1. Probenvorbereitung

Pufferaustausch menschlichen FVIII-BDD ¹⁴ und Schweine-FVIII BDD ¹⁵ gegen HBS-Ca-Puffer (20 mM HEPES, 150 mM NaCl, 5 mM CaCl _2, pH = 7,4) und konzentriert, um 1,2 mg / ml. Halten der Proteinlösung bei -80 ° C.
Vorbereitung Lipidnanotubes (LNT) durch Mischen Galactosylceramid (GC) und Phosphatidylserin (PS) bei 1.04 w / w-Verhältnis in Chloroform.
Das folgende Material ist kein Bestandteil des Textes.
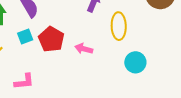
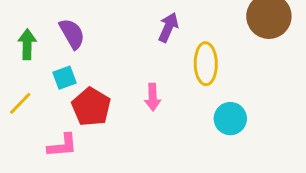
red pentagon: (51, 39) -> (91, 107), moved
pink arrow: (84, 49) -> (153, 97), turned -108

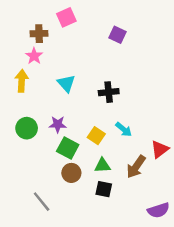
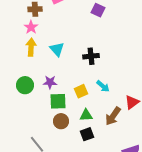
yellow arrow: (22, 81) -> (31, 47), moved
yellow square: (96, 136) -> (81, 91), turned 32
green square: (68, 148) -> (58, 101), turned -30
black square: (104, 189) -> (87, 134), turned -32

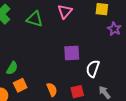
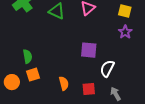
purple star: (114, 29) -> (125, 32), moved
green semicircle: (12, 68) -> (28, 56), turned -48

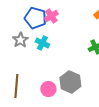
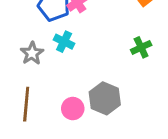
gray star: (20, 40) -> (32, 53), moved

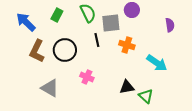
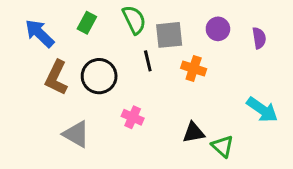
purple circle: (132, 10) -> (218, 29), moved
cyan arrow: (157, 63) -> (262, 110), moved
Verdampfe das Chloroform unter Argon und Solubilisierung der Lipide in HBS-Puffer auf 1 mg / ml. Halten Sie die LNT-Lösung bei 4 ° C

2. Kryo-Elektronenmikroskopie von FVIII-LNT

Cryo-EM Probenvorbereitung
1. Glimmentladung das 300 mesh Quantifoil R2 / 2 Kupfergitter (Kohlenstoff Seite nach oben) in einem Gemisch aus O ₂ und H _2-Gas für 10 s bei 50 W.
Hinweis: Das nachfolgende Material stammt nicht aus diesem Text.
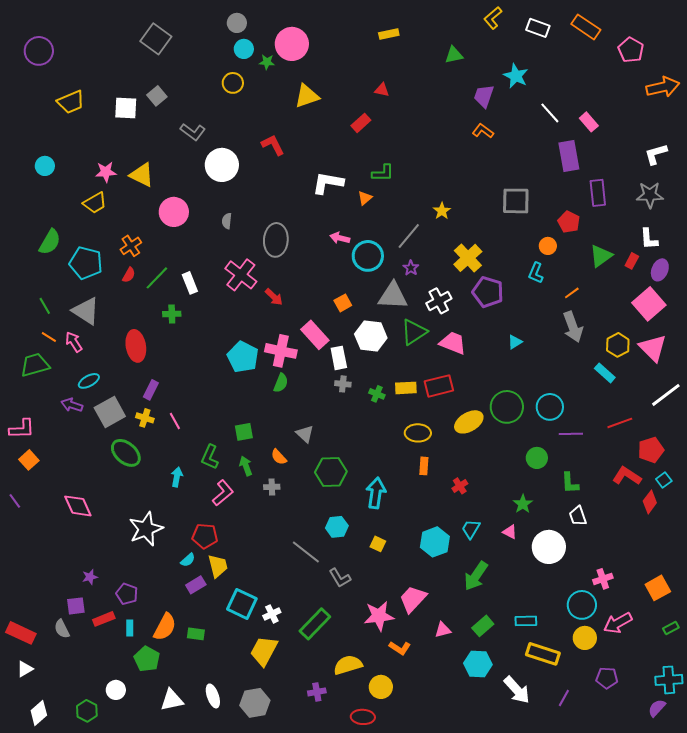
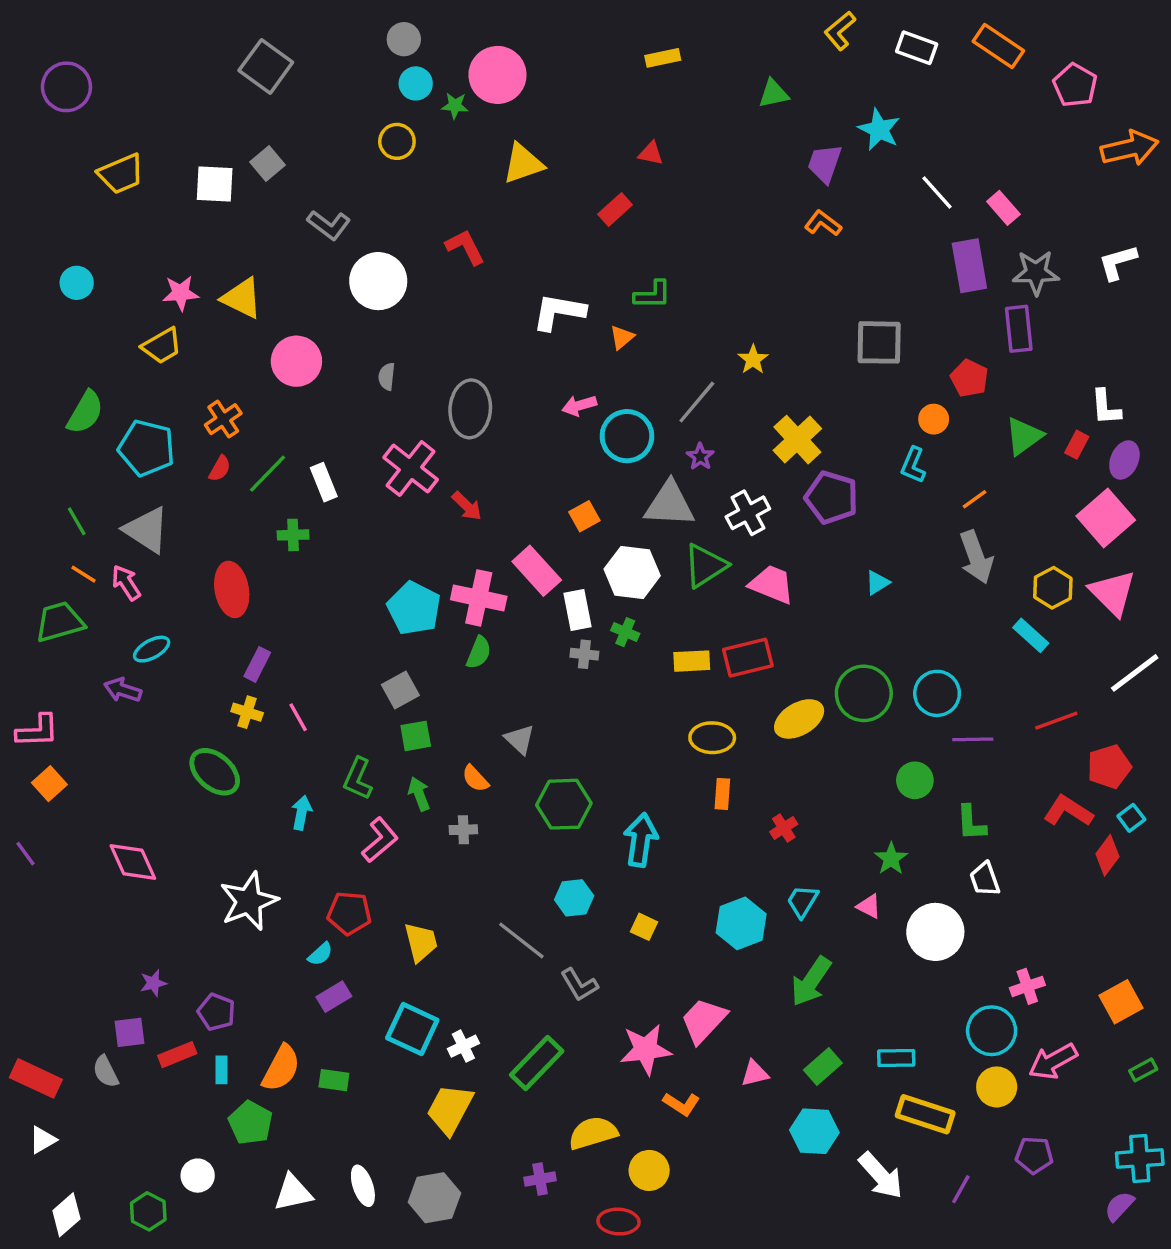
gray star: (650, 195) -> (1036, 273), moved
pink arrow: (340, 238) -> (579, 405), turned -30
green cross: (377, 394) -> (625, 632), moved
gray square: (110, 412) -> (400, 690), moved, size x0.7
yellow trapezoid: (218, 566) -> (421, 942), moved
2. Mischen der FVIII und LNT Lösungen in HBS-Ca-Puffer im Verhältnis 1:1 w / w-Verhältnis und Inkubation für 15 min bei Raumtemperatur.
3. Geben Sie einen Tropfen 2,5 ulFVIII-LNT Probe auf die hydrophilen Rasterelektronenmikroskopie im Vitrobot Mark IV befeuchteten Kammer (100% Luftfeuchtigkeit).
4. Blot und Flash einfrieren das Raster (ein Blot für 3,5 sec, tupfen Kraft 1) in flüssiger C ₂ H _6, abgekühlt durch flüssige N ₂ zu amorphem Eis zu erhalten.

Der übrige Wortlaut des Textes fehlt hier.